Description of the task - Go through the lines below and retype each one exactly.

(Stored data)
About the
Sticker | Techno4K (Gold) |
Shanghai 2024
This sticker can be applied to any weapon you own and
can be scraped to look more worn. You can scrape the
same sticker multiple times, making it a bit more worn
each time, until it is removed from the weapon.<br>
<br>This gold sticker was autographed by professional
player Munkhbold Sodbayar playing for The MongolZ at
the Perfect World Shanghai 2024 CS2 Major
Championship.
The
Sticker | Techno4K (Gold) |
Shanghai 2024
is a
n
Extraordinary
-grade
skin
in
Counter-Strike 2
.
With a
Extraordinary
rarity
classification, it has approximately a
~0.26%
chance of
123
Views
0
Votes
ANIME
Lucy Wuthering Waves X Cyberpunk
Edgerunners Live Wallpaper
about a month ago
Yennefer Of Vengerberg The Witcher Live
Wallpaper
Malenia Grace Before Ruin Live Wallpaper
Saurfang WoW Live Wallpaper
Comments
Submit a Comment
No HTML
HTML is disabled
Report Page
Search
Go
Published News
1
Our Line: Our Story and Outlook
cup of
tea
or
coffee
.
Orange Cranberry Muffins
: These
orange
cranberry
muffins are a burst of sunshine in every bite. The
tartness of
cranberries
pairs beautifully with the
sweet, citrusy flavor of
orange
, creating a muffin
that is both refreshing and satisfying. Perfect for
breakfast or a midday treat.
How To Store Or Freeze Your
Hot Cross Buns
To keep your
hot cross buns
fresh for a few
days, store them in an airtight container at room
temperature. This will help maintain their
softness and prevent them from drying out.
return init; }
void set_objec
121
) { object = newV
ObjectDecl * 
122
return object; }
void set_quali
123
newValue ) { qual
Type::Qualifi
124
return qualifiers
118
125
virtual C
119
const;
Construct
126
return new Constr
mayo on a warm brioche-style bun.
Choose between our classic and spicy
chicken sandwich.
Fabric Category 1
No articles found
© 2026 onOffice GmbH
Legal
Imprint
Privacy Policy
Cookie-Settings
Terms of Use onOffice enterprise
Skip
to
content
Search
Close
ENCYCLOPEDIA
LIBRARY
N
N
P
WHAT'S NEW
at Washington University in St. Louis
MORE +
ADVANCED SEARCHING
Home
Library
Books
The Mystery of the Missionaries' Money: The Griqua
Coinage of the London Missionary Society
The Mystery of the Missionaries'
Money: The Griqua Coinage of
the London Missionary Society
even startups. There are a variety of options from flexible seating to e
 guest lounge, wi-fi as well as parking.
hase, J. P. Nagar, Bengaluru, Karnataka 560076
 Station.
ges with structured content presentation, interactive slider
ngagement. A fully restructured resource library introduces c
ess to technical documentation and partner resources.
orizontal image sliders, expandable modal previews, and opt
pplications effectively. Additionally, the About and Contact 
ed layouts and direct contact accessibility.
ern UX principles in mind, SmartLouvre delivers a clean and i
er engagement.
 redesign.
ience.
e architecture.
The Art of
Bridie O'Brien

Response box -
About the
Sticker | Techno4K (Gold) |
Shanghai 2024
This sticker can be applied to any weapon you own and
can be scraped to look more worn. You can scrape the
same sticker multiple times, making it a bit more worn
each time, until it is removed from the weapon.<br>
<br>This gold sticker was autographed by professional
player Munkhbold Sodbayar playing for The MongolZ at
the Perfect World Shanghai 2024 CS2 Major
Championship.
The
Sticker | Techno4K (Gold) |
Shanghai 2024
is a
n
Extraordinary
-grade
skin
in
Counter-Strike 2
.
With a
Extraordinary
rarity
classification, it has approximately a
~0.26%
chance of
123
Views
0
Votes
ANIME
Lucy Wuthering Waves X Cyberpunk
Edgerunners Live Wallpaper
about a month ago
Yennefer Of Vengerberg The Witcher Live
Wallpaper
Malenia Grace Before Ruin Live Wallpaper
Saurfang WoW Live Wallpaper
Comments
Submit a Comment
No HTML
HTML is disabled
Report Page
Search
Go
Published News
1
Our Line: Our Story and Outlook
cup of
tea
or
coffee
.
Orange Cranberry Muffins
: These
orange
cranberry
muffins are a burst of sunshine in every bite. The
tartness of
cranberries
pairs beautifully with the
sweet, citrusy flavor of
orange
, creating a muffin
that is both refreshing and satisfying. Perfect for
breakfast or a midday treat.
How To Store Or Freeze Your
Hot Cross Buns
To keep your
hot cross buns
fresh for a few
days, store them in an airtight container at room
temperature. This will help maintain their
softness and prevent them from drying out.
return init; }
void set_objec
121
) { object = newV
ObjectDecl * 
122
return object; }
void set_quali
123
newValue ) { qual
Type::Qualifi
124
return qualifiers
118
125
virtual C
119
const;
Construct
126
return new Constr
mayo on a warm brioche-style bun.
Choose between our classic and spicy
chicken sandwich.
Fabric Category 1
No articles found
© 2026 onOffice GmbH
Legal
Imprint
Privacy Policy
Cookie-Settings
Terms of Use onOffice enterprise
Skip
to
content
Search
Close
ENCYCLOPEDIA
LIBRARY
N
N
P
WHAT'S NEW
at Washington University in St. Louis
MORE +
ADVANCED SEARCHING
Home
Library
Books
The Mystery of the Missionaries' Money: The Griqua
Coinage of the London Missionary Society
The Mystery of the Missionaries'
Money: The Griqua Coinage of
the London Missionary Society
even startups. There are a variety of options from flexible seating to e
 guest lounge, wi-fi as well as parking.
hase, J. P. Nagar, Bengaluru, Karnataka 560076
 Station.
ges with structured content presentation, interactive slider
ngagement. A fully restructured resource library introduces c
ess to technical documentation and partner resources.
orizontal image sliders, expandable modal previews, and opt
pplications effectively. Additionally, the About and Contact 
ed layouts and direct contact accessibility.
ern UX principles in mind, SmartLouvre delivers a clean and i
er engagement.
 redesign.
ience.
e architecture.
The Art of
Bridie O'Brien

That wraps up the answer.